EXERCISE DATA:
━━━━━━━━━━━━━━━━
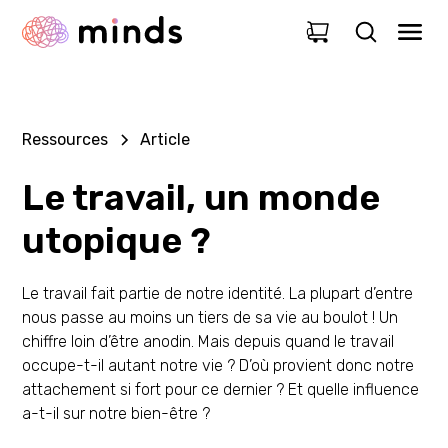
0
Ressources
Article
Le travail, un monde
utopique ?
Le travail fait partie de notre identité. La plupart d’entre
nous passe au moins un tiers de sa vie au boulot ! Un
chiffre loin d’être anodin. Mais depuis quand le travail
occupe-t-il autant notre vie ? D’où provient donc notre
attachement si fort pour ce dernier ? Et quelle influence
a-t-il sur notre bien-être ?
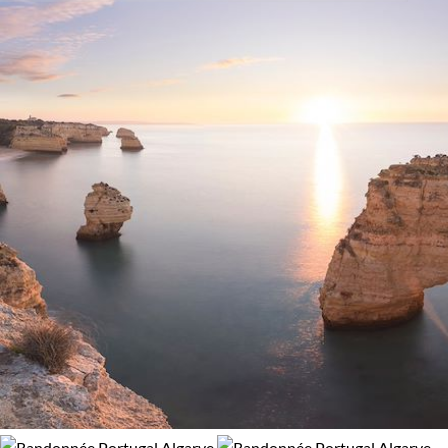
Activité
97% de satisfaction
(
188 avis
)
Randonnée
Vélo
Budget
De 1 250 à 2 000 $CAD
Plus de 3 000 $CAD
Environnement
Bord de mer et îles
Forêts, collines, rivières et lacs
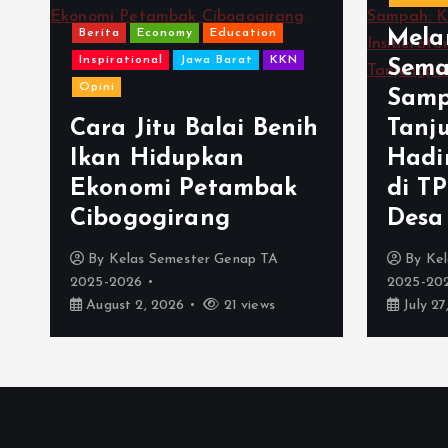
Berita
Economy
Education
Mela
Inspirational
Jawa Barat
KKN
Sema
Opini
Samp
Cara Jitu Balai Benih
Tanj
Ikan Hidupkan
Hadi
Ekonomi Petambak
di T
Cibogogirang
Desa
By
Kelas Semester Genap TA
By
Kel
2025-2026
2025-20
August 2, 2026
21 views
July 27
━━━━━━━━━━━━━━━━
WORK REQUEST: The records above should be copied word for word, with the pictures left out.

EXERCISE SOLUTION:
0
Ressources
Article
Le travail, un monde
utopique ?
Le travail fait partie de notre identité. La plupart d’entre
nous passe au moins un tiers de sa vie au boulot ! Un
chiffre loin d’être anodin. Mais depuis quand le travail
occupe-t-il autant notre vie ? D’où provient donc notre
attachement si fort pour ce dernier ? Et quelle influence
a-t-il sur notre bien-être ?
Activité
97% de satisfaction
(
188 avis
)
Randonnée
Vélo
Budget
De 1 250 à 2 000 $CAD
Plus de 3 000 $CAD
Environnement
Bord de mer et îles
Forêts, collines, rivières et lacs
Berita
Economy
Education
Mela
Inspirational
Jawa Barat
KKN
Sema
Opini
Samp
Cara Jitu Balai Benih
Tanj
Ikan Hidupkan
Hadi
Ekonomi Petambak
di T
Cibogogirang
Desa
By
Kelas Semester Genap TA
By
Kel
2025-2026
2025-20
August 2, 2026
21 views
July 27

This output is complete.